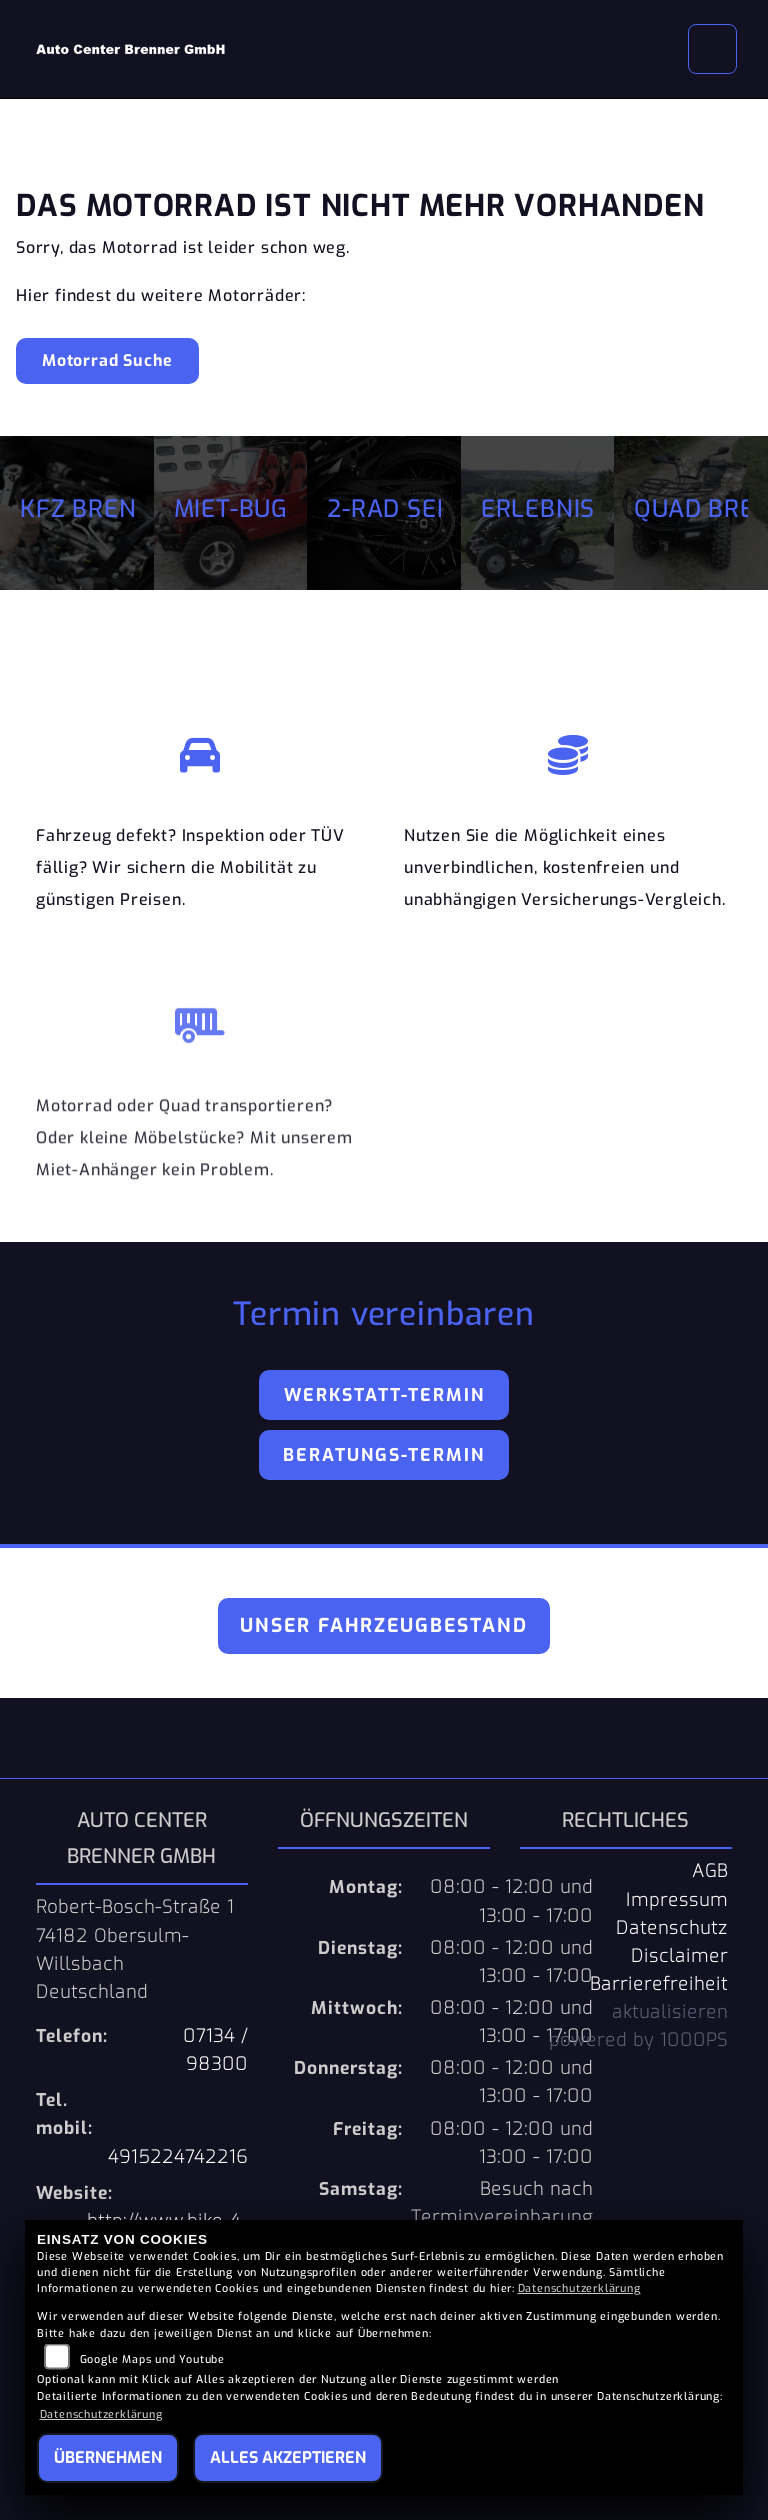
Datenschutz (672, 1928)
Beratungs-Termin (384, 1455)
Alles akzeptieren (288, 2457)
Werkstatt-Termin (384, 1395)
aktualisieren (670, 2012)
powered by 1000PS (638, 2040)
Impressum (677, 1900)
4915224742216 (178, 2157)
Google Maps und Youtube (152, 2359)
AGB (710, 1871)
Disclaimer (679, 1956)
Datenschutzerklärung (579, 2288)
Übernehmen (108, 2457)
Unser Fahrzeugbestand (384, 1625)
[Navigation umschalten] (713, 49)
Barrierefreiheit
• • •
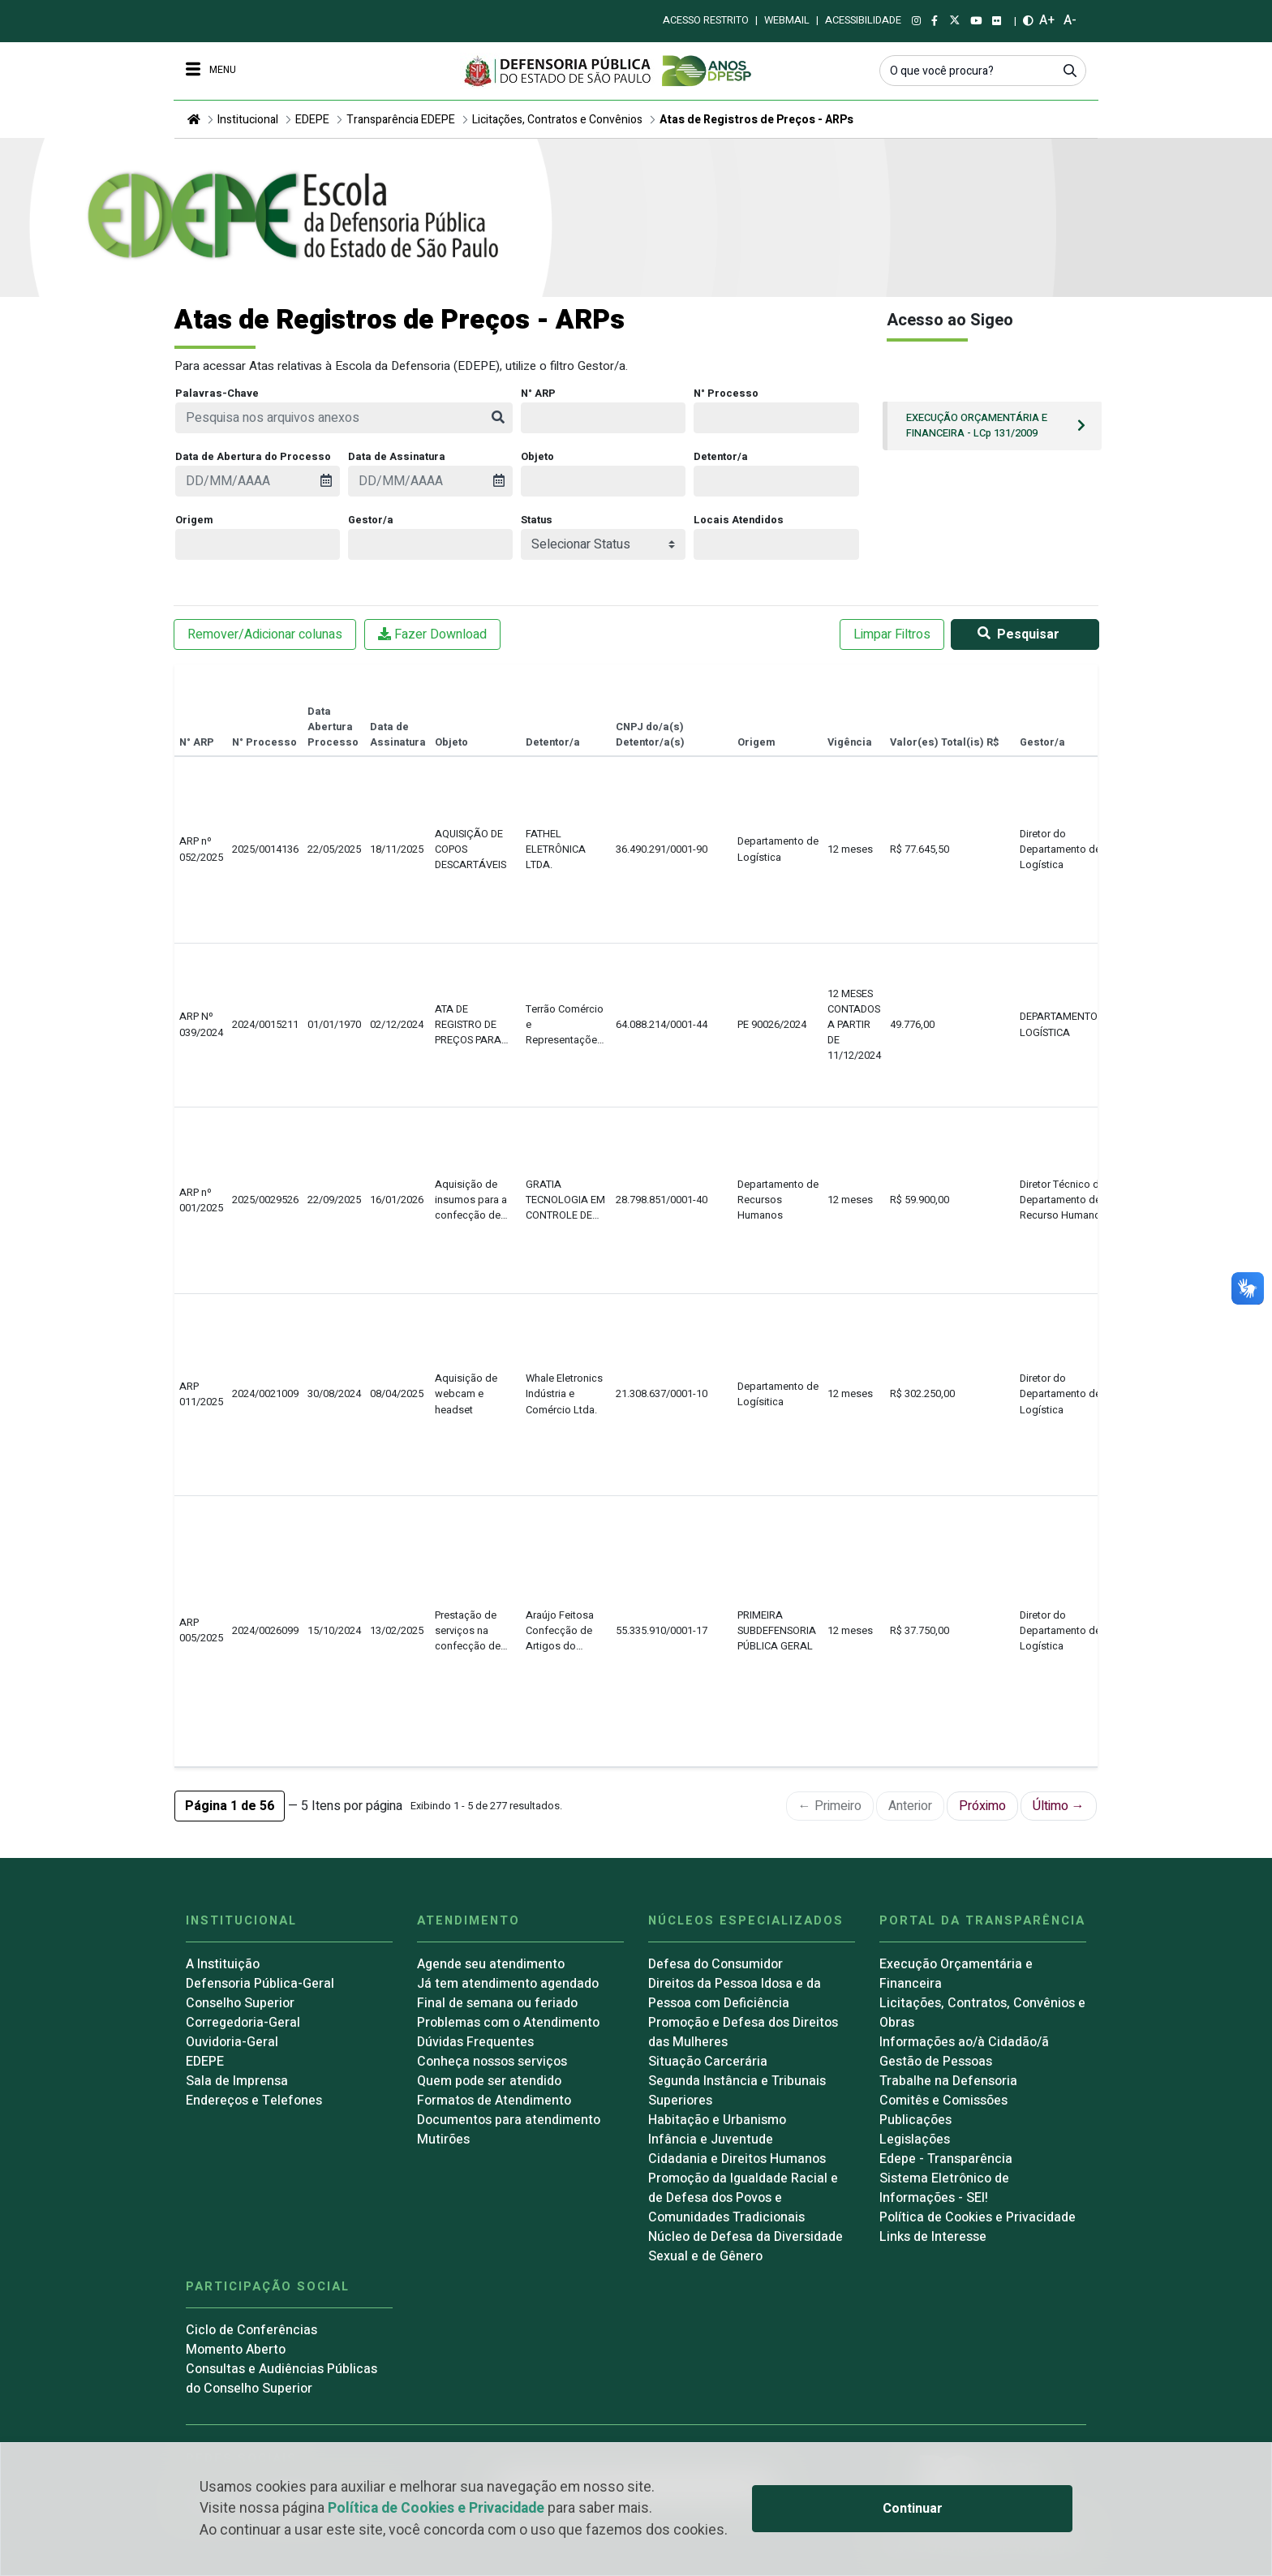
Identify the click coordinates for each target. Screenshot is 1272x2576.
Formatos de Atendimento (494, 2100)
• • •
In the listing above, start at the line with "Google Maps und Youtube (152, 2359)", go on through the line with "Barrierefreiheit", and copy each of those lines exactly; leave out all the rest.

## Exercise result
Google Maps und Youtube (152, 2359)
AGB (710, 1871)
Disclaimer (679, 1956)
Datenschutzerklärung (579, 2288)
Übernehmen (108, 2457)
Unser Fahrzeugbestand (384, 1625)
[Navigation umschalten] (713, 49)
Barrierefreiheit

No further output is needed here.